#### THE TASK:
Collect all lines from the listing that include the string "Gutschein".

DATA UNDER STUDY START

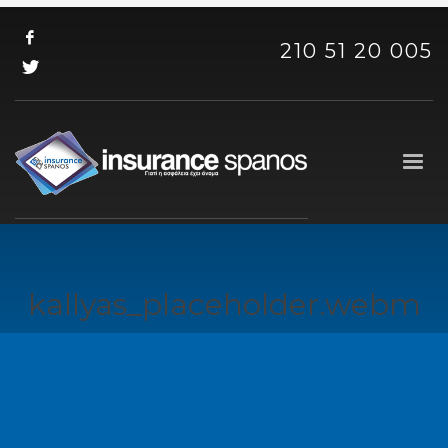
210 51 20 005
kallyas_placeholder.webm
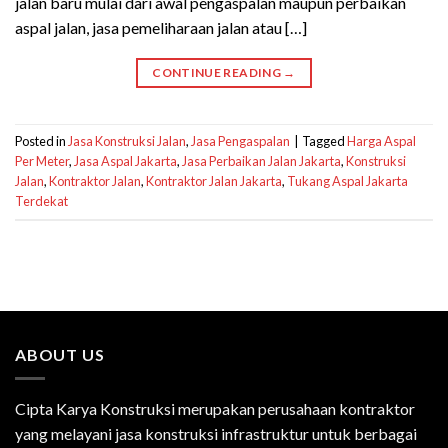
jalan baru mulai dari awal pengaspalan maupun perbaikan
aspal jalan, jasa pemeliharaan jalan atau […]
CONTINUE READING
→
Posted in
Jasa Konstruksi Jalan
,
Jasa Pengaspalan
|
Tagged
Harga Aspal
Per Meter
,
Jasa Aspal Jakarta
,
Jasa Perbaikan Jalan Jakarta
,
Konstruksi
Jalan
,
Kontraktor Jalan
,
Kontraktor Jalan Jakarta
,
Tukang Aspal Jakarta
Terdekat
ABOUT US
Cipta Karya Konstruksi merupakan perusahaan kontraktor
yang melayani jasa konstruksi infrastruktur untuk berbagai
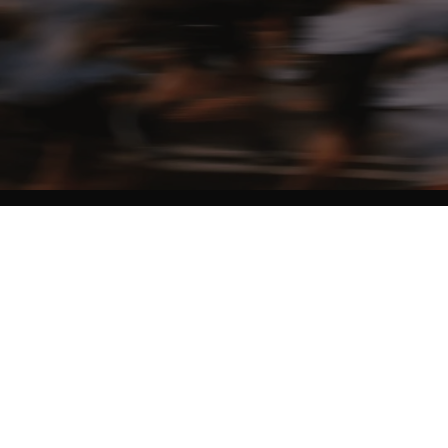
NO MATTER THE DISTANCE
Fais partie du mouvement, et bénéficie de -10% sur ton premier achat en
t'inscrivant à notre newsletter
Woman
Man
I'd rather not say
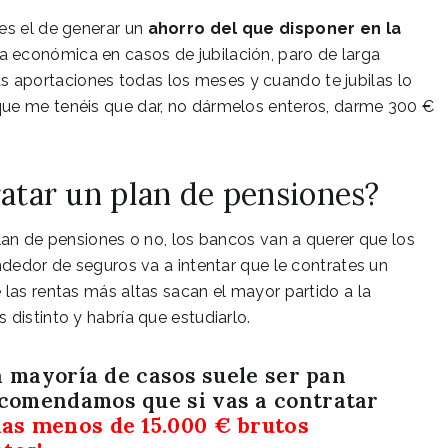
es el de generar un
ahorro del que disponer en la
a económica en casos de jubilación, paro de larga
s aportaciones todas los meses y cuando te jubilas lo
que me tenéis que dar, no dármelos enteros, darme 300 €
ratar un plan de pensiones?
plan de pensiones o no, los bancos van a querer que los
ndedor de seguros va a intentar que le contrates un
 las rentas más altas sacan el mayor partido a la
distinto y habría que estudiarlo.
a mayoría de casos suele ser pan
comendamos que si vas a contratar
nas menos de 15.000 € brutos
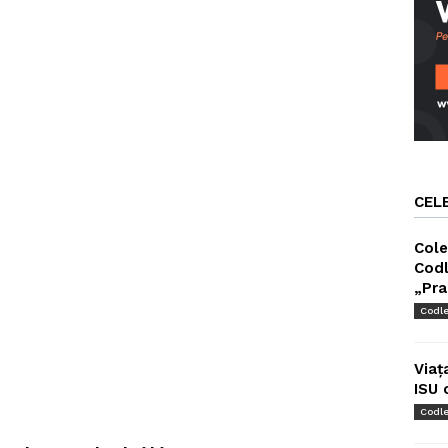
CEL
Cole
Codl
„Pra
Codl
Viaț
ISU 
Codl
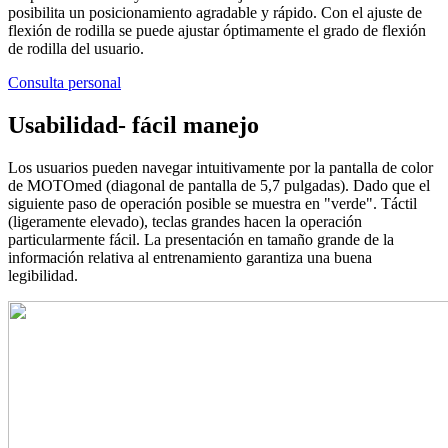
posibilita un posicionamiento agradable y rápido. Con el ajuste de
flexión de rodilla se puede ajustar óptimamente el grado de flexión
de rodilla del usuario.
Consulta personal
Usabilidad- fácil manejo
Los usuarios pueden navegar intuitivamente por la pantalla de color
de MOTOmed (diagonal de pantalla de 5,7 pulgadas). Dado que el
siguiente paso de operación posible se muestra en "verde". Táctil
(ligeramente elevado), teclas grandes hacen la operación
particularmente fácil. La presentación en tamaño grande de la
información relativa al entrenamiento garantiza una buena
legibilidad.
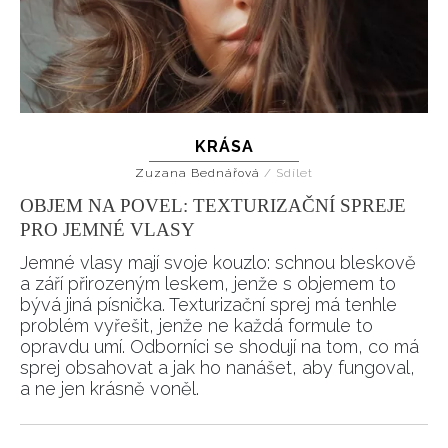
KRÁSA
Zuzana Bednářová
/
Sdílet
OBJEM NA POVEL: TEXTURIZAČNÍ SPREJE
PRO JEMNÉ VLASY
Jemné vlasy mají svoje kouzlo: schnou bleskově
a září přirozeným leskem, jenže s objemem to
bývá jiná písnička. Texturizační sprej má tenhle
problém vyřešit, jenže ne každá formule to
opravdu umí. Odborníci se shodují na tom, co má
sprej obsahovat a jak ho nanášet, aby fungoval,
a ne jen krásně voněl.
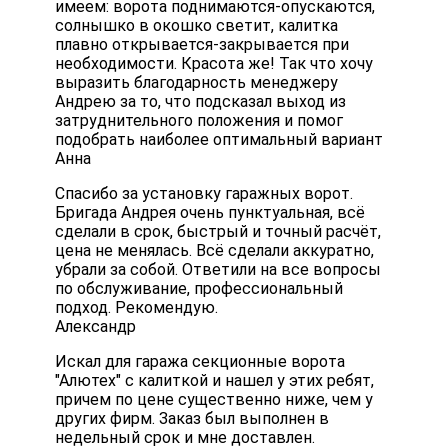
имеем: ворота поднимаются-опускаются,
солнышко в окошко светит, калитка
плавно открывается-закрывается при
необходимости. Красота же! Так что хочу
выразить благодарность менеджеру
Андрею за то, что подсказал выход из
затруднительного положения и помог
подобрать наиболее оптимальный вариант
Анна
Спасибо за установку гаражных ворот.
Бригада Андрея очень пунктуальная, всё
сделали в срок, быстрый и точный расчёт,
цена не менялась. Всё сделали аккуратно,
убрали за собой. Ответили на все вопросы
по обслуживание, профессиональный
подход. Рекомендую.
Александр
Искал для гаража секционные ворота
"Алютех" с калиткой и нашел у этих ребят,
причем по цене существенно ниже, чем у
других фирм. Заказ был выполнен в
недельный срок и мне доставлен.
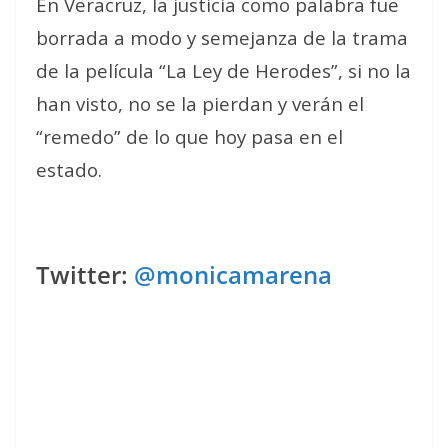
En Veracruz, la justicia como palabra fue
borrada a modo y semejanza de la trama
de la película “La Ley de Herodes”, si no la
han visto, no se la pierdan y verán el
“remedo” de lo que hoy pasa en el
estado.
Twitter:
@monicamarena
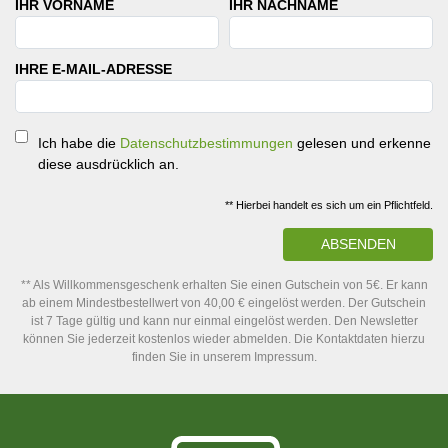
IHR VORNAME
IHR NACHNAME
IHRE E-MAIL-ADRESSE
Ich habe die
Datenschutzbestimmungen
gelesen und erkenne
diese ausdrücklich an.
** Hierbei handelt es sich um ein Pflichtfeld.
ABSENDEN
** Als Willkommensgeschenk erhalten Sie einen Gutschein von 5€. Er kann
ab einem Mindestbestellwert von 40,00 € eingelöst werden. Der Gutschein
ist 7 Tage gültig und kann nur einmal eingelöst werden. Den Newsletter
können Sie jederzeit kostenlos wieder abmelden. Die Kontaktdaten hierzu
finden Sie in unserem Impressum.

DATA UNDER STUDY END

#### EXPECTED ANSWER:
** Als Willkommensgeschenk erhalten Sie einen Gutschein von 5€. Er kann
ab einem Mindestbestellwert von 40,00 € eingelöst werden. Der Gutschein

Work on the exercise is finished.